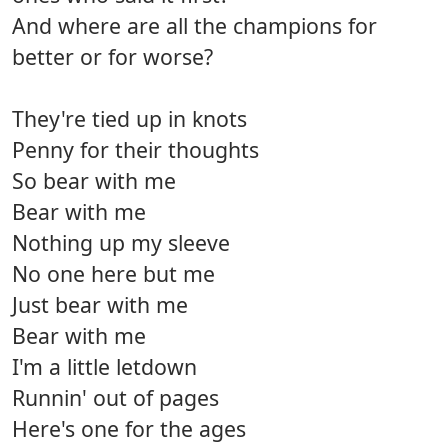
And where are all the champions for
better or for worse?
They're tied up in knots
Penny for their thoughts
So bear with me
Bear with me
Nothing up my sleeve
No one here but me
Just bear with me
Bear with me
I'm a little letdown
Runnin' out of pages
Here's one for the ages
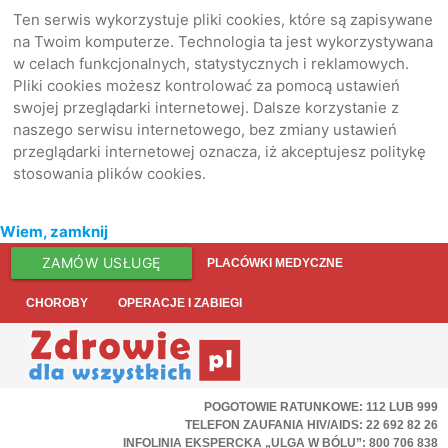
Ten serwis wykorzystuje pliki cookies, które są zapisywane
na Twoim komputerze. Technologia ta jest wykorzystywana
w celach funkcjonalnych, statystycznych i reklamowych.
Pliki cookies możesz kontrolować za pomocą ustawień
swojej przeglądarki internetowej. Dalsze korzystanie z
naszego serwisu internetowego, bez zmiany ustawień
przeglądarki internetowej oznacza, iż akceptujesz politykę
stosowania plików cookies.
Wiem, zamknij
ZAMÓW USŁUGĘ
PLACÓWKI MEDYCZNE
CHOROBY
OPERACJE I ZABIEGI
POGOTOWIE RATUNKOWE: 112 LUB 999
TELEFON ZAUFANIA HIV/AIDS: 22 692 82 26
INFOLINIA EKSPERCKA „ULGA W BÓLU”: 800 706 838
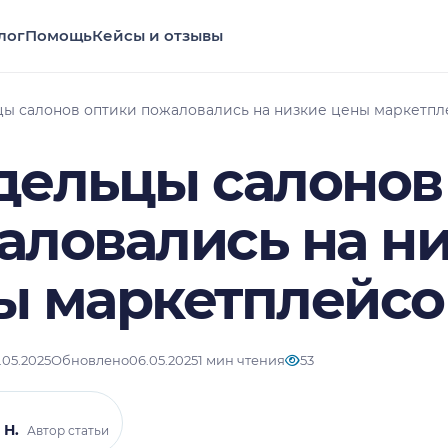
лог
Помощь
Кейсы и отзывы
ы салонов оптики пожаловались на низкие цены маркетпл
дельцы салонов
аловались на н
ы маркетплейсо
.05.2025
Обновлено
06.05.2025
1 мин чтения
53
 Н.
Автор статьи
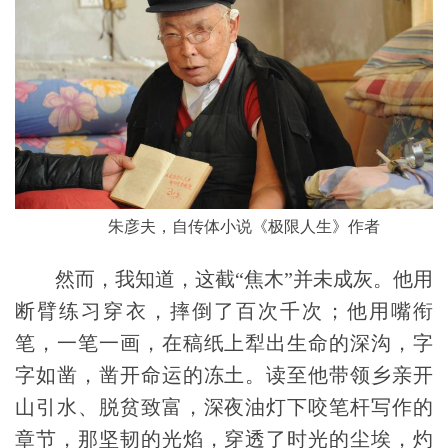
朱彦夫，自传体小说《极限人生》作者
然而，我知道，
这截“焦木”并未成灰。他用
断臂练习穿衣，摔倒了百次千次；他用嘴衔
笔，一笔一画，在稿纸上犁出生命的深沟，字
字如凿，凿开命运的冻土。读至他带领乡亲开
山引水、脱贫致富，深夜油灯下咬笔杆写作的
章节，那坚韧的光焰，穿透了时光的尘埃，灼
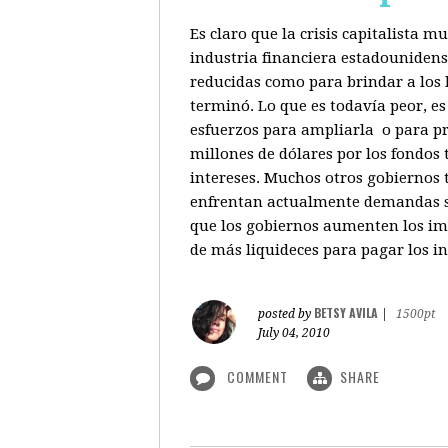
Es claro que la crisis capitalista 
industria financiera estadounidenso
reducidas como para brindar a los b
terminó. Lo que es todavía peor, e
esfuerzos para ampliarla o para pr
millones de dólares por los fondos
intereses. Muchos otros gobiernos 
enfrentan actualmente demandas sim
que los gobiernos aumenten los imp
de más liquideces para pagar los in
BETSY AVILA
posted by
|
1500pt
July 04, 2010
COMMENT
SHARE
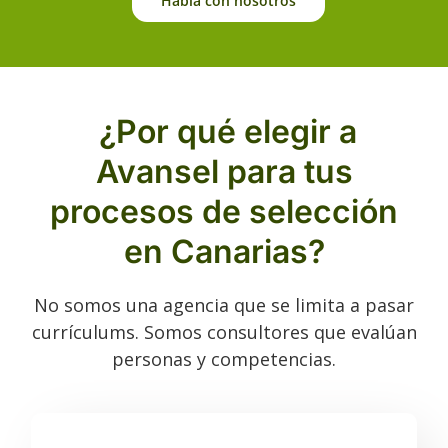
Habla con nosotros
¿Por qué elegir a
Avansel para tus
procesos de selección
en Canarias?
No somos una agencia que se limita a pasar
currículums. Somos consultores que evalúan
personas y competencias.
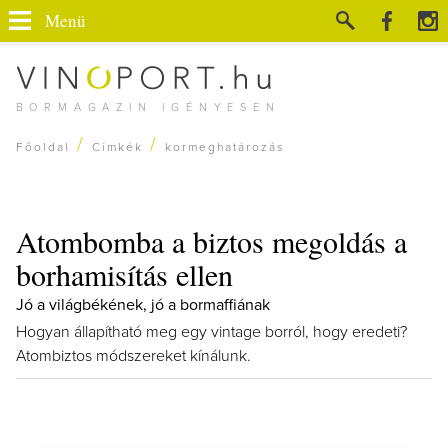
Menü
BORMAGAZIN IGÉNYESEN
/
/
Főoldal
Címkék
kormeghatározás
Atombomba a biztos megoldás a
borhamisítás ellen
Jó a világbékének, jó a bormaffiának
Hogyan állapítható meg egy vintage borról, hogy eredeti?
Atombiztos módszereket kínálunk.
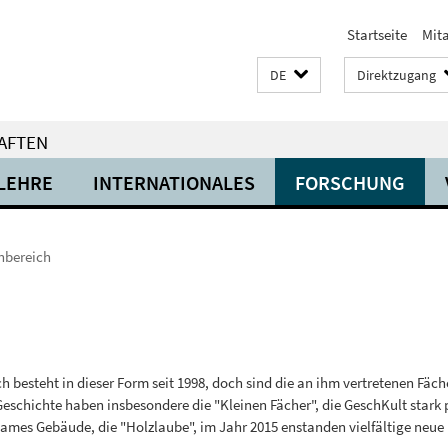
Startseite
Mit
DE
Direktzugang
AFTEN
LEHRE
INTERNATIONALES
FORSCHUNG
hbereich
h besteht in dieser Form seit 1998, doch sind die an ihm vertretenen Fäche
Geschichte haben insbesondere die "Kleinen Fächer", die GeschKult star
sames Gebäude, die "Holzlaube", im Jahr 2015 enstanden vielfältige neue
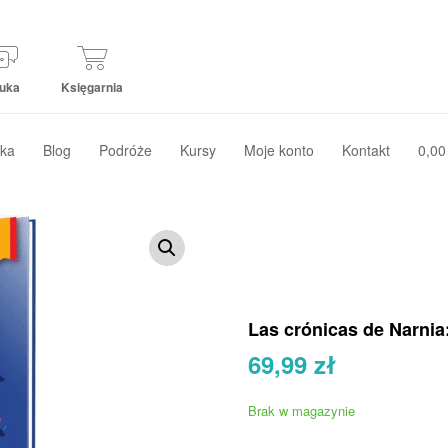
uka
Księgarnia
ka
Blog
Podróże
Kursy
Moje konto
Kontakt
0,00
Las crónicas de Narnia: 
69,99
zł
Brak w magazynie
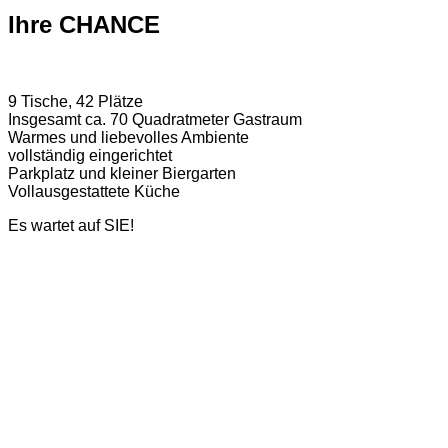
Ihre CHANCE
9 Tische, 42 Plätze
Insgesamt ca. 70 Quadratmeter Gastraum
Warmes und liebevolles Ambiente
vollständig eingerichtet
Parkplatz und kleiner Biergarten
Vollausgestattete Küche
Es wartet auf SIE!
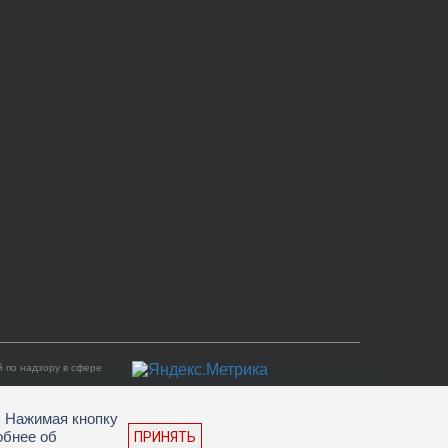
 по надзору в сфере
. Нажимая кнопку
обнее об
ПРИНЯТЬ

********************

How to complete this task |
Output a faithful copy of the data, with each picture left out.

Final answer |
And where are all the champions for
better or for worse?
They're tied up in knots
Penny for their thoughts
So bear with me
Bear with me
Nothing up my sleeve
No one here but me
Just bear with me
Bear with me
I'm a little letdown
Runnin' out of pages
Here's one for the ages
Ten serwis wykorzystuje pliki cookies, które są zapisywane
na Twoim komputerze. Technologia ta jest wykorzystywana
w celach funkcjonalnych, statystycznych i reklamowych.
Pliki cookies możesz kontrolować za pomocą ustawień
swojej przeglądarki internetowej. Dalsze korzystanie z
naszego serwisu internetowego, bez zmiany ustawień
przeglądarki internetowej oznacza, iż akceptujesz politykę
stosowania plików cookies.
Wiem, zamknij
ZAMÓW USŁUGĘ
PLACÓWKI MEDYCZNE
CHOROBY
OPERACJE I ZABIEGI
POGOTOWIE RATUNKOWE: 112 LUB 999
TELEFON ZAUFANIA HIV/AIDS: 22 692 82 26
INFOLINIA EKSPERCKA „ULGA W BÓLU”: 800 706 838
лог
Помощь
Кейсы и отзывы
ы салонов оптики пожаловались на низкие цены маркетпл
дельцы салонов
аловались на н
ы маркетплейсо
.05.2025
Обновлено
06.05.2025
1 мин чтения
53
 Н.
Автор статьи
朱彦夫，自传体小说《极限人生》作者
然而，我知道，
这截“焦木”并未成灰。他用
断臂练习穿衣，摔倒了百次千次；他用嘴衔
笔，一笔一画，在稿纸上犁出生命的深沟，字
字如凿，凿开命运的冻土。读至他带领乡亲开
山引水、脱贫致富，深夜油灯下咬笔杆写作的
章节，那坚韧的光焰，穿透了时光的尘埃，灼
Es claro que la crisis capitalista 
industria financiera estadounidenso
reducidas como para brindar a los b
terminó. Lo que es todavía peor, e
esfuerzos para ampliarla o para pr
millones de dólares por los fondos
intereses. Muchos otros gobiernos 
enfrentan actualmente demandas sim
que los gobiernos aumenten los imp
de más liquideces para pagar los in
BETSY AVILA
posted by
|
1500pt
July 04, 2010
COMMENT
SHARE
Habla con nosotros
¿Por qué elegir a
Avansel para tus
procesos de selección
en Canarias?
No somos una agencia que se limita a pasar
currículums. Somos consultores que evalúan
personas y competencias.
Menü
BORMAGAZIN IGÉNYESEN
/
/
Főoldal
Címkék
kormeghatározás
Atombomba a biztos megoldás a
borhamisítás ellen
Jó a világbékének, jó a bormaffiának
Hogyan állapítható meg egy vintage borról, hogy eredeti?
Atombiztos módszereket kínálunk.
Startseite
Mit
DE
Direktzugang
AFTEN
LEHRE
INTERNATIONALES
FORSCHUNG
hbereich
h besteht in dieser Form seit 1998, doch sind die an ihm vertretenen Fäche
Geschichte haben insbesondere die "Kleinen Fächer", die GeschKult star
sames Gebäude, die "Holzlaube", im Jahr 2015 enstanden vielfältige neue
uka
Księgarnia
ka
Blog
Podróże
Kursy
Moje konto
Kontakt
0,00
Las crónicas de Narnia: 
69,99
zł
Brak w magazynie
Ihre CHANCE
9 Tische, 42 Plätze
Insgesamt ca. 70 Quadratmeter Gastraum
Warmes und liebevolles Ambiente
vollständig eingerichtet
Parkplatz und kleiner Biergarten
Vollausgestattete Küche
Es wartet auf SIE!
 по надзору в сфере
. Нажимая кнопку
обнее об
ПРИНЯТЬ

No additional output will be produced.